Femoroacetabular Impingement

Hip & Groin

Overview

Femoroacetabular impingement (FAI) syndrome is a motion-related clinical disorder of the hip caused by abnormal contact between the femoral head-neck junction and the acetabular rim. It is the commonest pre-arthritic hip condition in young adults and a recognised pathway to early-onset hip OA. The Warwick Agreement (2016) defines FAI syndrome as requiring all three of symptoms, clinical signs, and imaging morphology - morphology alone in an asymptomatic person is NOT a diagnosis. Peak presentation is age 20-45, more common in males (cam type). Increasingly recognised as a significant cause of groin pain in athletes.

Anatomy & Pathophysiology

The hip joint requires a precise fit between femoral head and acetabulum. FAI occurs when abnormal bony morphology creates premature mechanical contact during hip movement, particularly flexion, internal rotation, and adduction.

Three morphological types:

  • Cam morphology: an abnormality of the femoral side. Loss of the normal concavity at the femoral head-neck junction (reduced head-neck offset), usually anterolateral. The aspherical bump jams into the acetabular rim during flexion and internal rotation, shearing the labrum and delaminating adjacent articular cartilage. The "pistol grip deformity" on AP radiograph is classic. More common in young males with high-impact sport during skeletal maturation. The alpha angle above approximately 60 degrees on lateral view is the commonly cited exam threshold
  • Pincer morphology: an abnormality of the acetabular side. Focal or global over-coverage of the femoral head. The labrum is crushed between rim and neck during flexion. Acetabular retroversion (focal anterior over-coverage, identified by the crossover sign on AP pelvis) and global over-coverage (lateral centre-edge angle, LCEA, over 40 degrees) are the patterns. More common in middle-aged women
  • Mixed (combined cam and pincer): the commonest presentation in clinical practice
Cam (aspherical femoral head), pincer (acetabular over-coverage), and mixed FAI. Mixed morphology is the most common presentation. Alpha angle above 55 degrees suggests cam.

Labral pathology: the acetabular labrum deepens the socket, increases stability, and maintains the fluid seal. Labral tears are the commonest intra-articular finding in FAI - the labrum is compressed (pincer) or sheared (cam). Labral pathology causes catching, clicking, and sharp groin pain.

Cam morphology develops during adolescence (ages 12-17) in response to high-impact sporting load during skeletal maturation. FAI - particularly cam type - is associated with later OA, but evidence that arthroscopy clearly prevents OA progression remains limited; surgery is primarily for symptom and function improvement.

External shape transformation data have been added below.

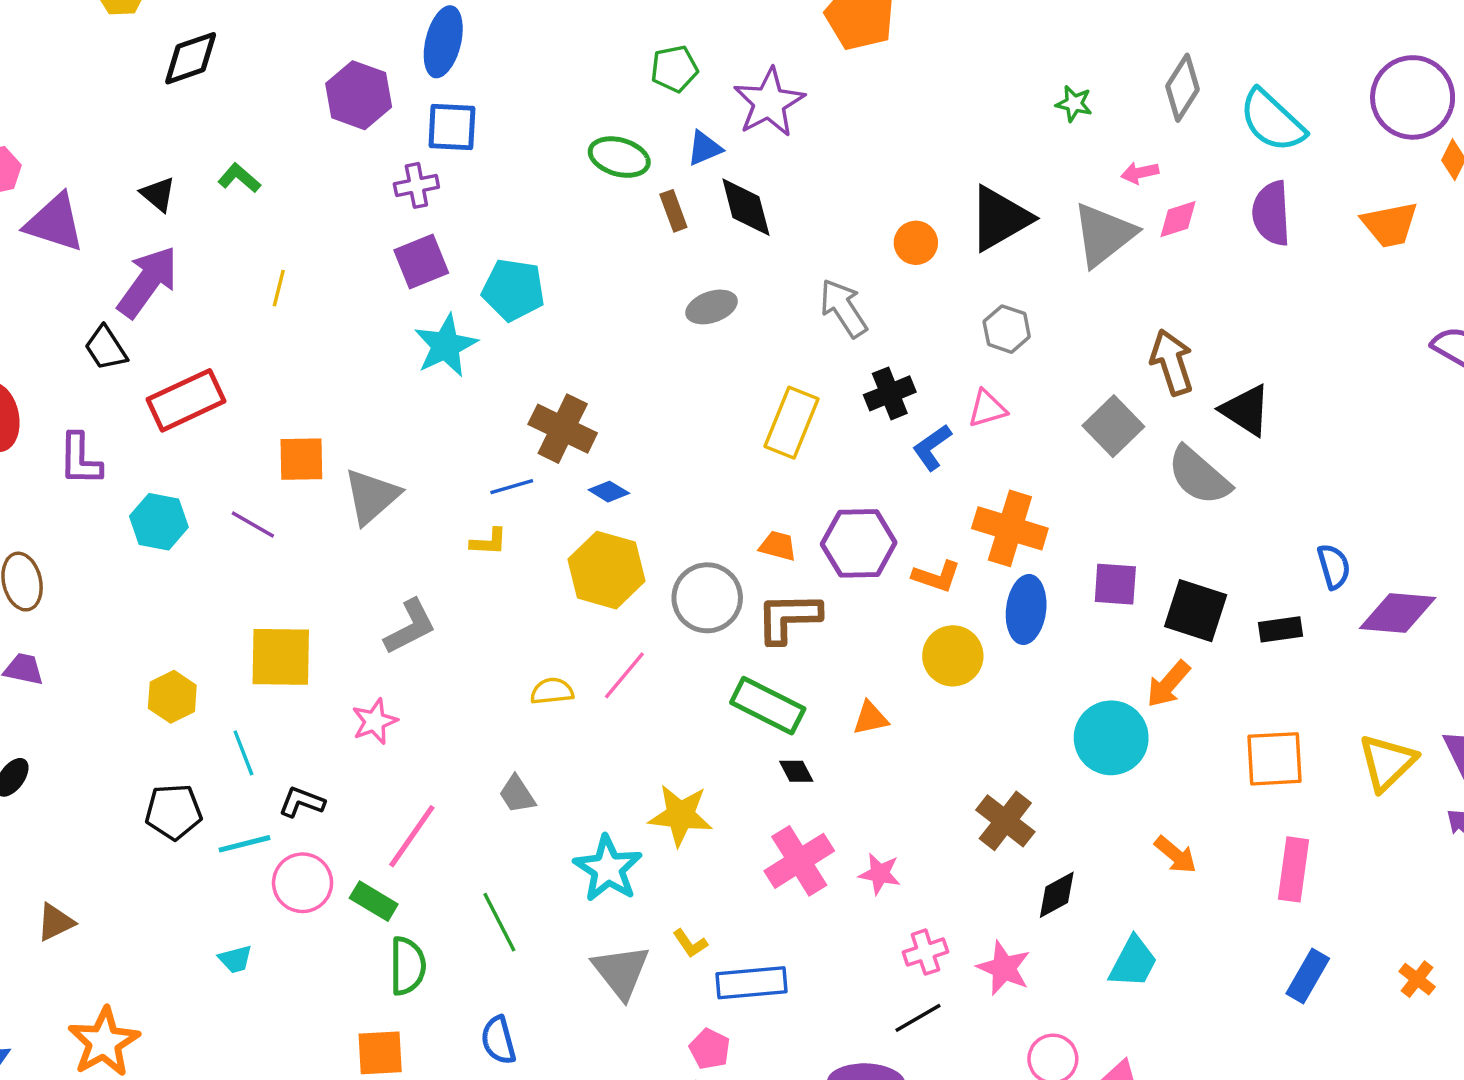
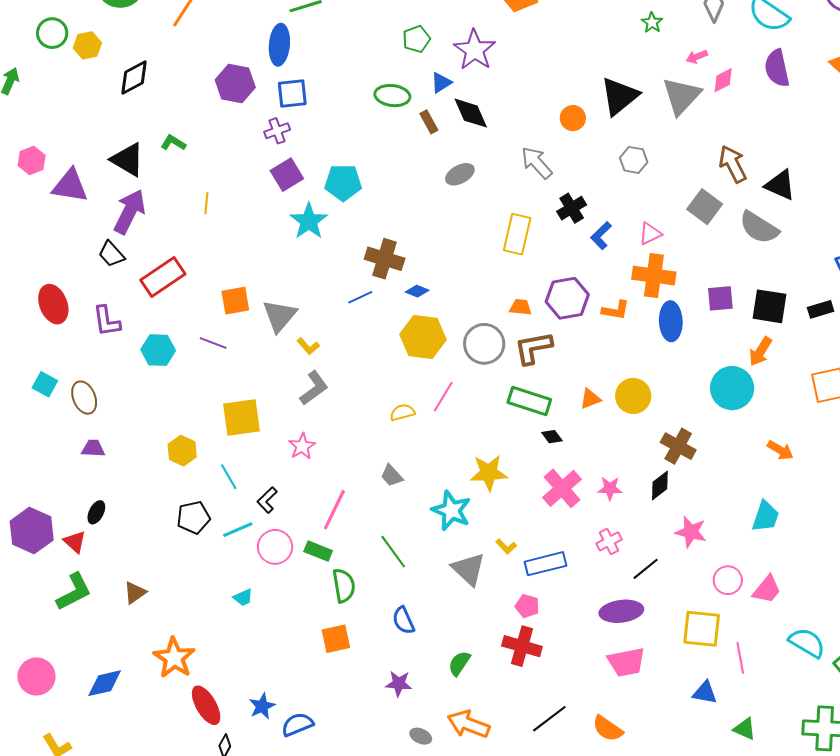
green star: (1074, 104) -> (652, 23), turned 30
black triangle: (158, 194) -> (128, 160), size x1.6
pink triangle: (987, 409) -> (650, 234), moved
yellow L-shape: (489, 542) -> (308, 346), moved, turned 55
yellow circle: (953, 656) -> (633, 396), moved
black L-shape: (302, 802) -> (267, 500), turned -56
black diamond: (1057, 895) -> (660, 485), moved
pink cross: (925, 952) -> (609, 541), moved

Risk factors: male sex (cam), female sex and middle age (pincer), high-impact sport during adolescence, previous Perthes or SUFE (secondary cam morphology), and genetic predisposition. DDH is primarily under-coverage and should not be confused with pincer over-coverage.

Clinical Pearl

Cam = femoral side (bump at head-neck junction, pistol grip, young males, shears labrum, alpha angle over 60 degrees). Pincer = acetabular side (over-coverage, middle-aged females, crushes labrum, crossover sign, LCEA over 40 degrees). Mixed is commonest. Warwick triad: symptoms + clinical signs + imaging morphology.